No creen en los gobiernos, porque han visto sucederse unos y otros sin que la desigualdad y la injusticia social cambie un milímetro: prometen y prometen sin solucionar verdaderamente los problemas de los que aseguran, se van ocupar. La sociedad les predicó valores morales, políticos, religiosos y sociales a los que después ella misma no respondió como había prometido hacerlo. Eso genera desazón, indignación, desesperación.
En este cuadro entonces: ¿Qué tiene de extraño que aparezcan estos “encapuchados”, que solo desean mostrar que les importa un bledo la sociedad en que viven y los discursos que escuchan?
De ahí que sean parásitos de cualquier reivindicación que haga salir a la gente a las calles.
Puede ser un partido de football, un motivo ecológico, la celebración de una efeméride o una protesta estudiantil. No tienen causa.
Lo que quieren es poner de manifiesto su rechazo a esta sociedad, sin proponer nada a cambio. No luchan por una sociedad más justa o por un mundo mejor.
Simplemente no creen en nada.
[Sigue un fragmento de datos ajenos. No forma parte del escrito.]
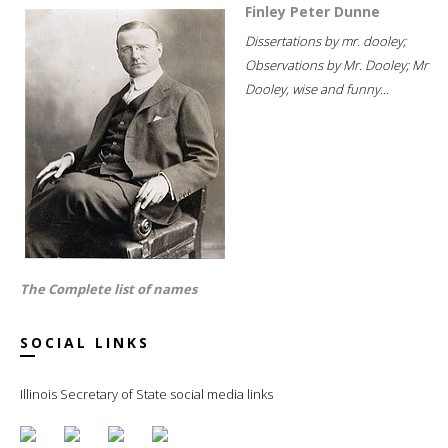
Finley Peter Dunne
Dissertations by mr. dooley;
Observations by Mr. Dooley; Mr
Dooley, wise and funny...
The Complete list of names
SOCIAL LINKS
Illinois Secretary of State social media links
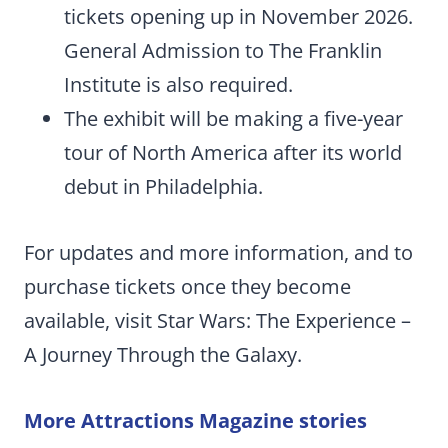
tickets opening up in November 2026.
General Admission to The Franklin
Institute is also required.
The exhibit will be making a five-year
tour of North America after its world
debut in Philadelphia.
For updates and more information, and to
purchase tickets once they become
available, visit Star Wars: The Experience –
A Journey Through the Galaxy.
More Attractions Magazine stories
Y por eso, como reiteradamente lo han afirmado los ministros del Interior, se parecen mucho a los delincuentes, con la diferencia de que estos últimos pueden esgrimir en su favor la necesidad de sobrevivir, la cesantía, la pobreza sin remedio y la utilidad que puede reportarles su acción.
Y aquí viene el eterno discurso edificante que ofrece soluciones: lo que falta es cultura, se trata de deficiencias educacionales, si hubiera más multicanchas en los barrios estas cosas no sucederían, falta una buena política represiva…
Tengo malas noticias. Es nuestra sociedad la que genera estos fenómenos anómalos y lamentablemente se necesita mucho, mucho tiempo, para cambiarla.
De modo que no aleguen tanto y acostúmbrense a los “encapuchados”.
Nosotros mismos los hemos inventado y serán parte del paisaje hasta que nuestras instituciones recuperen su prestancia y hasta que lo que digan las palabras se acerque un poco más a la realidad.